Exactly. The article omits information that is fundamental to being able to fix this problem.

fsniper 2 years ago |

Title is unfortunately sensational. This is a default target change. Turns out clang still can build binaries for the Pi B+. You just need to be explicit about the architecture. So perhaps a small title change that's more clear about this being only default setting change?

nottorp 2 years ago | |

Doesn’t seem so sensational when it can’t build binaries for the target machine… on the target machine itself…

fsniper 2 years ago | | |

Title suggests when using clang, built binaries can't be run on this device. It means it can't build for this architecture at all. But the post eloborates that it's possible to build for this architecture, it's just incorrectly targets another one. It would not matter if it's on the same architecture, or cross compiling. The capability is there. It requires you to be explicit about which architecture you are targeting.

A default for targeting is incorrect, and/or an architecture identification is buggy. But binaries built for Pi B+ - when using correct targeting arguments - can be run on Pi B+.

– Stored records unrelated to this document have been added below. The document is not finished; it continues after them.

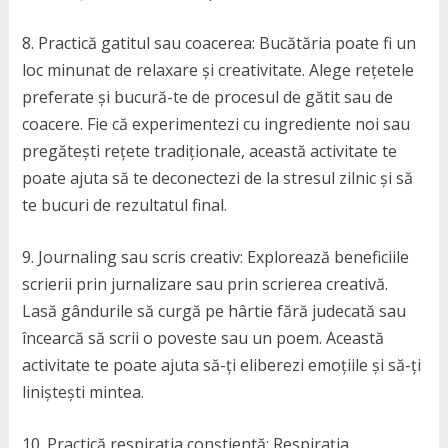
8. Practică gatitul sau coacerea: Bucătăria poate fi un
loc minunat de relaxare și creativitate. Alege rețetele
preferate și bucură-te de procesul de gătit sau de
coacere. Fie că experimentezi cu ingrediente noi sau
pregătești rețete tradiționale, această activitate te
poate ajuta să te deconectezi de la stresul zilnic și să
te bucuri de rezultatul final.
9. Journaling sau scris creativ: Explorează beneficiile
scrierii prin jurnalizare sau prin scrierea creativă.
Lasă gândurile să curgă pe hârtie fără judecată sau
încearcă să scrii o poveste sau un poem. Această
activitate te poate ajuta să-ți eliberezi emoțiile și să-ți
liniștești mintea.
10. Practică respirația conștientă: Respirația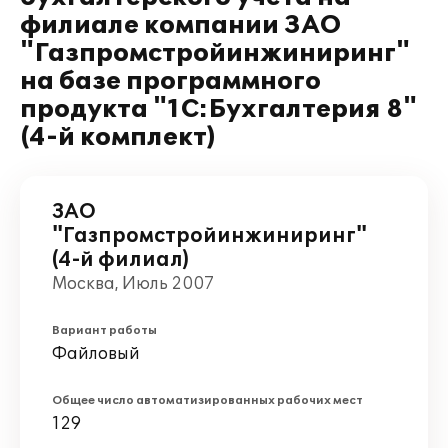
филиале компании ЗАО
"Газпромстройинжиниринг"
на базе программного
продукта "1С:Бухгалтерия 8"
(4-й комплект)
ЗАО
"Газпромстройинжиниринг"
(4-й филиал)
Москва, Июль 2007
Вариант работы
Файловый
Общее число автоматизированных рабочих мест
129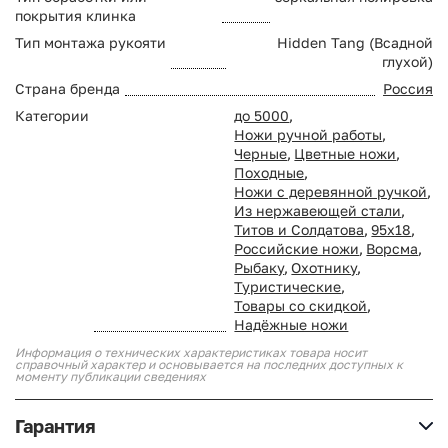
покрытия клинка
Тип монтажа рукояти
Hidden Tang (Всадной
глухой)
Страна бренда
Россия
Категории
до 5000
,
Ножи ручной работы
,
Черные
,
Цветные ножи
,
Походные
,
Ножи с деревянной ручкой
,
Из нержавеющей стали
,
Титов и Солдатова
,
95х18
,
Российские ножи
,
Ворсма
,
Рыбаку
,
Охотнику
,
Туристические
,
Товары со скидкой
,
Надёжные ножи
Информация о технических характеристиках товара носит
справочный характер и основывается на последних доступных к
моменту публикации сведениях
Гарантия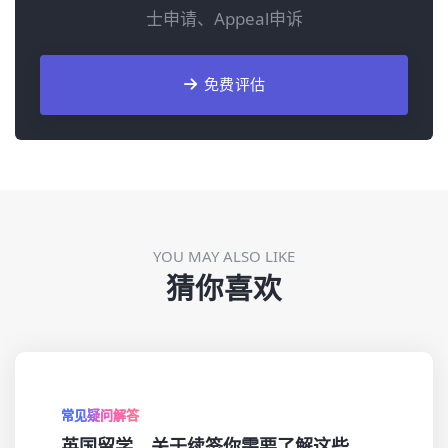
士申请、Appeal申诉
免费评估
YOU MAY ALSO LIKE
猜你喜欢
常见疑问解答
英国留学，关于续签你需要了解这些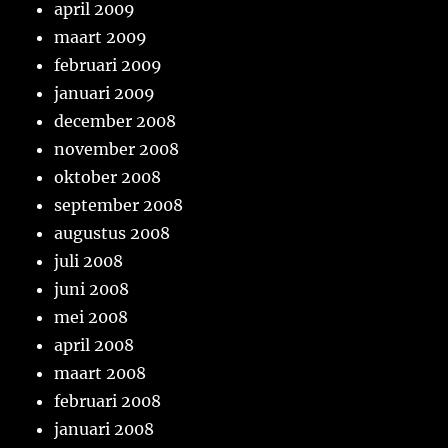
april 2009
maart 2009
februari 2009
januari 2009
december 2008
november 2008
oktober 2008
september 2008
augustus 2008
juli 2008
juni 2008
mei 2008
april 2008
maart 2008
februari 2008
januari 2008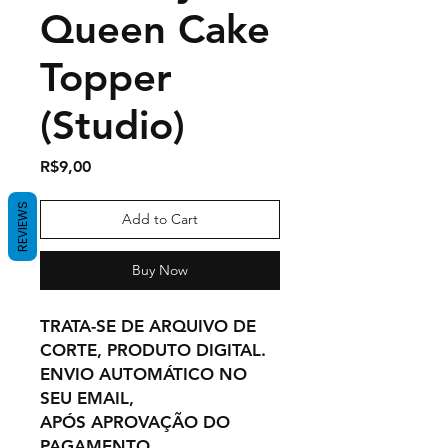
Queen Cake
Topper
(Studio)
Price
R$9,00
REVIEWS
Add to Cart
Buy Now
TRATA-SE DE ARQUIVO DE
CORTE, PRODUTO DIGITAL.
ENVIO AUTOMÁTICO NO
SEU EMAIL,
APÓS APROVAÇÃO DO
PAGAMENTO.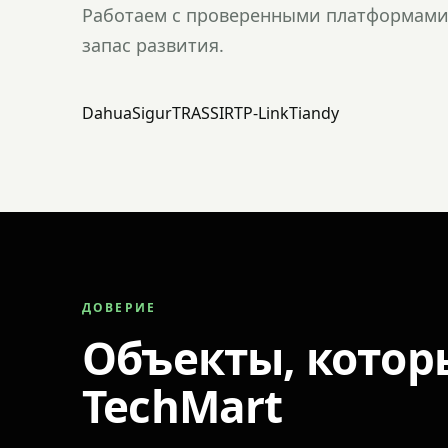
Работаем с проверенными платформами 
запас развития.
Dahua
Sigur
TRASSIR
TP-Link
Tiandy
ДОВЕРИЕ
Объекты, котор
TechMart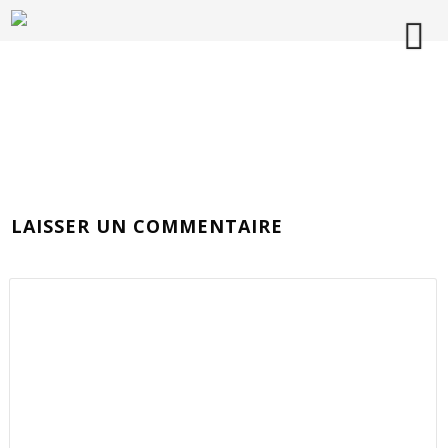
LAISSER UN COMMENTAIRE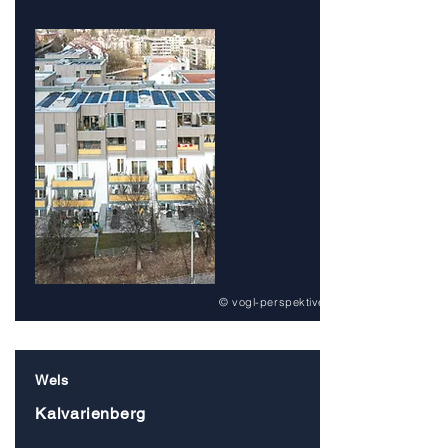
© vogl-perspektive
Wels
Kalvarienberg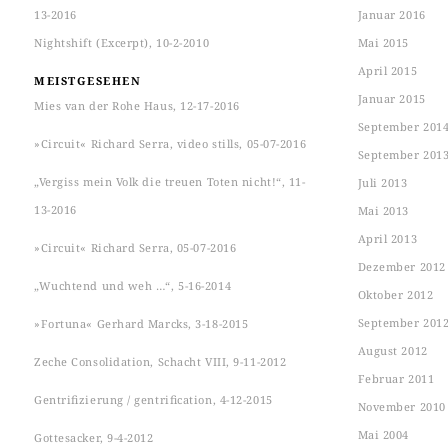
13-2016
Januar 2016
Nightshift (Excerpt), 10-2-2010
Mai 2015
April 2015
MEISTGESEHEN
Januar 2015
Mies van der Rohe Haus, 12-17-2016
September 201
»Circuit« Richard Serra, video stills, 05-07-2016
September 201
„Vergiss mein Volk die treuen Toten nicht!“, 11-
Juli 2013
13-2016
Mai 2013
April 2013
»Circuit« Richard Serra, 05-07-2016
Dezember 2012
„Wuchtend und weh …“, 5-16-2014
Oktober 2012
September 201
»Fortuna« Gerhard Marcks, 3-18-2015
August 2012
Zeche Consolidation, Schacht VIII, 9-11-2012
Februar 2011
Gentrifizierung / gentrification, 4-12-2015
November 2010
Mai 2004
Gottesacker, 9-4-2012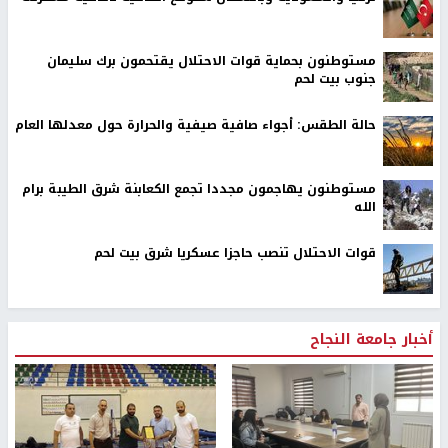
مستوطنون بحماية قوات الاحتلال يقتحمون برك سليمان
جنوب بيت لحم
حالة الطقس: أجواء صافية صيفية والحرارة حول معدلها العام
مستوطنون يهاجمون مجددا تجمع الكعابنة شرق الطيبة برام
الله
قوات الاحتلال تنصب حاجزا عسكريا شرق بيت لحم
أخبار جامعة النجاح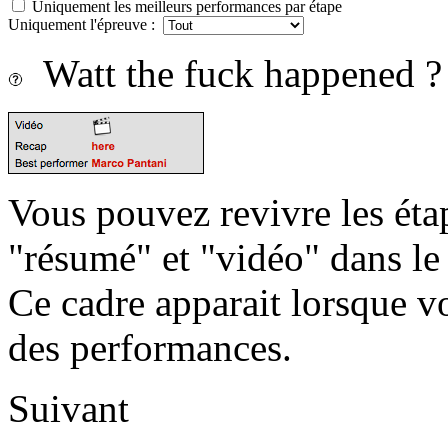
Uniquement les meilleurs performances par étape
Uniquement l'épreuve :
Watt the fuck happened ?
Vous pouvez revivre les étap
"résumé" et "vidéo" dans le
Ce cadre apparait lorsque v
des performances.
Suivant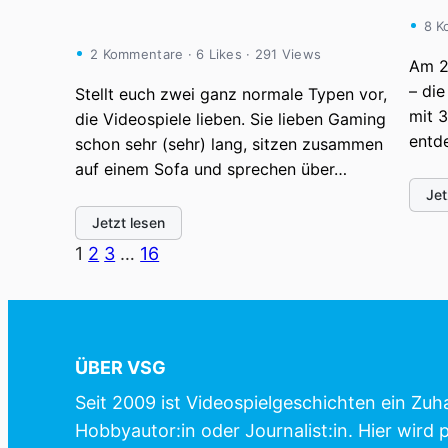
8 K
2 Kommentare · 6 Likes · 291 Views
Am 2
– die
Stellt euch zwei ganz normale Typen vor,
mit 
die Videospiele lieben. Sie lieben Gaming
entd
schon sehr (sehr) lang, sitzen zusammen
auf einem Sofa und sprechen über…
Jet
Jetzt lesen
1
2
3
…
16
ÜBER VSG
Seit 2009 ist Videospielgeschichten ein Zuh
Hobbyautor:in oder Journalist:in. Hier wird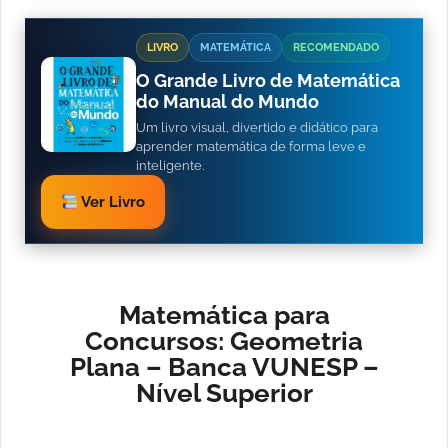
LIVRO
MATEMÁTICA
RECOMENDADO
O Grande Livro de Matemática
do Manual do Mundo
Um livro visual, divertido e didático para
aprender matemática de forma leve e
inteligente.
Ver Livro
Matemática para
Concursos: Geometria
Plana – Banca VUNESP –
Nível Superior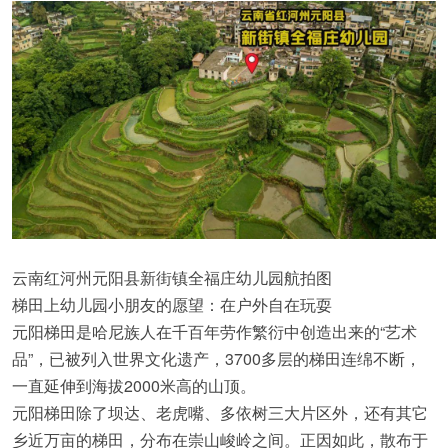
云南红河州元阳县新街镇全福庄幼儿园航拍图
梯田上幼儿园小朋友的愿望：在户外自在玩耍
元阳梯田是哈尼族人在千百年劳作繁衍中创造出来的“艺术
品”，已被列入世界文化遗产，3700多层的梯田连绵不断，
一直延伸到海拔2000米高的山顶。
元阳梯田除了坝达、老虎嘴、多依树三大片区外，还有其它
乡近万亩的梯田，分布在崇山峻岭之间。正因如此，散布于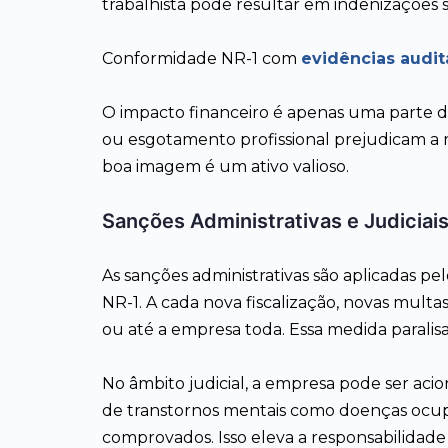
trabalhista pode resultar em indenizações s
Conformidade NR-1 com
evidências audit
O impacto financeiro é apenas uma parte 
ou esgotamento profissional prejudicam a r
boa imagem é um ativo valioso.
Sanções Administrativas e Judiciai
As sanções administrativas são aplicadas pe
NR-1. A cada nova fiscalização, novas multa
ou até a empresa toda. Essa medida paralisa
No âmbito judicial, a empresa pode ser aci
de transtornos mentais como doenças ocupa
comprovados. Isso eleva a responsabilidade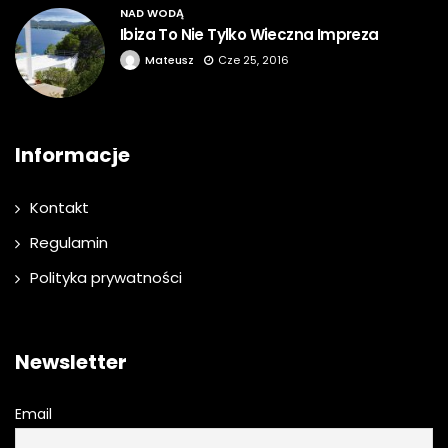
NAD WODĄ
Ibiza To Nie Tylko Wieczna Impreza
Mateusz
Cze 25, 2016
Informacje
Kontakt
Regulamin
Polityka prywatności
Newsletter
Email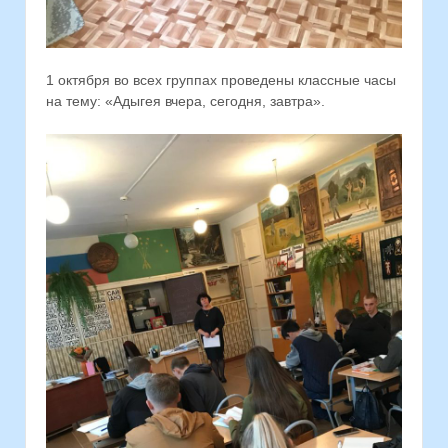
1 октября во всех группах проведены классные часы
на тему: «Адыгея вчера, сегодня, завтра».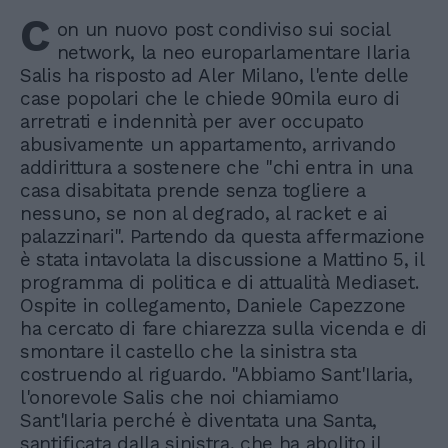
C
on un nuovo post condiviso sui social
network, la neo europarlamentare Ilaria
Salis ha risposto ad Aler Milano, l'ente delle
case popolari che le chiede 90mila euro di
arretrati e indennità per aver occupato
abusivamente un appartamento, arrivando
addirittura a sostenere che "chi entra in una
casa disabitata prende senza togliere a
nessuno, se non al degrado, al racket e ai
palazzinari". Partendo da questa affermazione
è stata intavolata la discussione a Mattino 5, il
programma di politica e di attualità Mediaset.
Ospite in collegamento, Daniele Capezzone
ha cercato di fare chiarezza sulla vicenda e di
smontare il castello che la sinistra sta
costruendo al riguardo. "Abbiamo Sant'Ilaria,
l'onorevole Salis che noi chiamiamo
Sant'Ilaria perché è diventata una Santa,
santificata dalla sinistra, che ha abolito il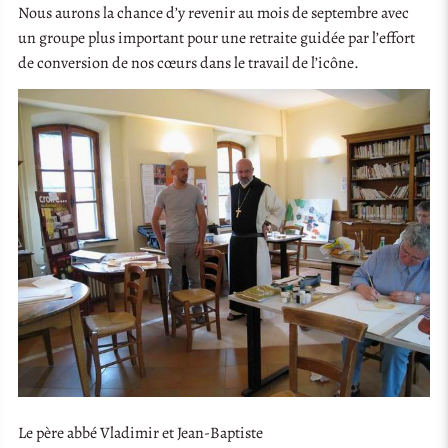
Nous aurons la chance d’y revenir au mois de septembre avec
un groupe plus important pour une retraite guidée par l’effort
de conversion de nos cœurs dans le travail de l’icône.
Le père abbé Vladimir et Jean-Baptiste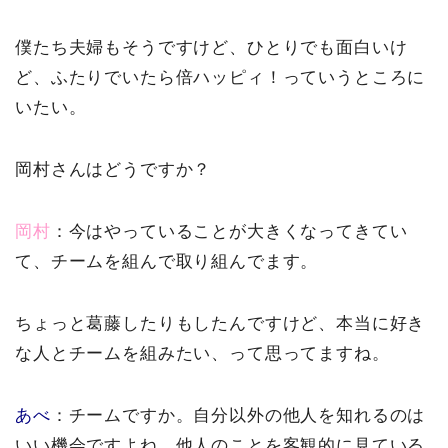
僕たち夫婦もそうですけど、ひとりでも面白いけ
ど、ふたりでいたら倍ハッピィ！っていうところに
いたい。
岡村さんはどうですか？
岡村
：今はやっていることが大きくなってきてい
て、チームを組んで取り組んでます。
ちょっと葛藤したりもしたんですけど、本当に好き
な人とチームを組みたい、って思ってますね。
あべ
：チームですか。自分以外の他人を知れるのは
いい機会ですよね。他人のことを客観的に見ている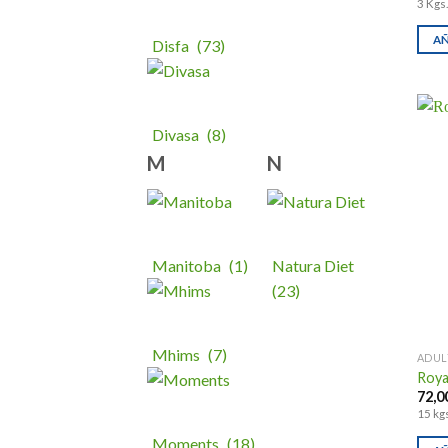
3 Kgs.
AÑ
Disfa
(73)
Divasa
(8)
M
N
Manitoba
(1)
Natura Diet
(23)
Mhims
(7)
ADUL
Roya
72,0
15 kgs
Moments
(18)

Now if the title is using wording that suggest a functionality is not there anymore vs the reality, where defaults or identification are incorrect, wouldn't that mean that is hunting for sensation?

cbmuser 2 years ago | | |

It’s sensational because it’s wrong. LLVM still supports even ARMv5T which is the baseline of Debian’s armel port.

dagmx 2 years ago | | |

It can, it just doesn’t by default. Which is what the person you’re replying to is saying.

sovietmudkipz 2 years ago |

Oh cool so this is kinda how one might debug why a program isn’t running on arm. I have a Unity Linux build that I can’t get running inside a container. Unity mono is trying to make a system call that isn’t available, even after passing in the amd64 flag to docker when running the container.

I haven’t debugged it because I found a work around (enable development mode, change build settings so mono isn’t used). I should return to it at some point, just to learn more.

vkaku 2 years ago |

clang has been broken for a while in the last few versions. Many issues were left unfixed and development moved to 17.0.0 when they should have fixed those as point releases for 16.0.x instead (patches were available and not integrated).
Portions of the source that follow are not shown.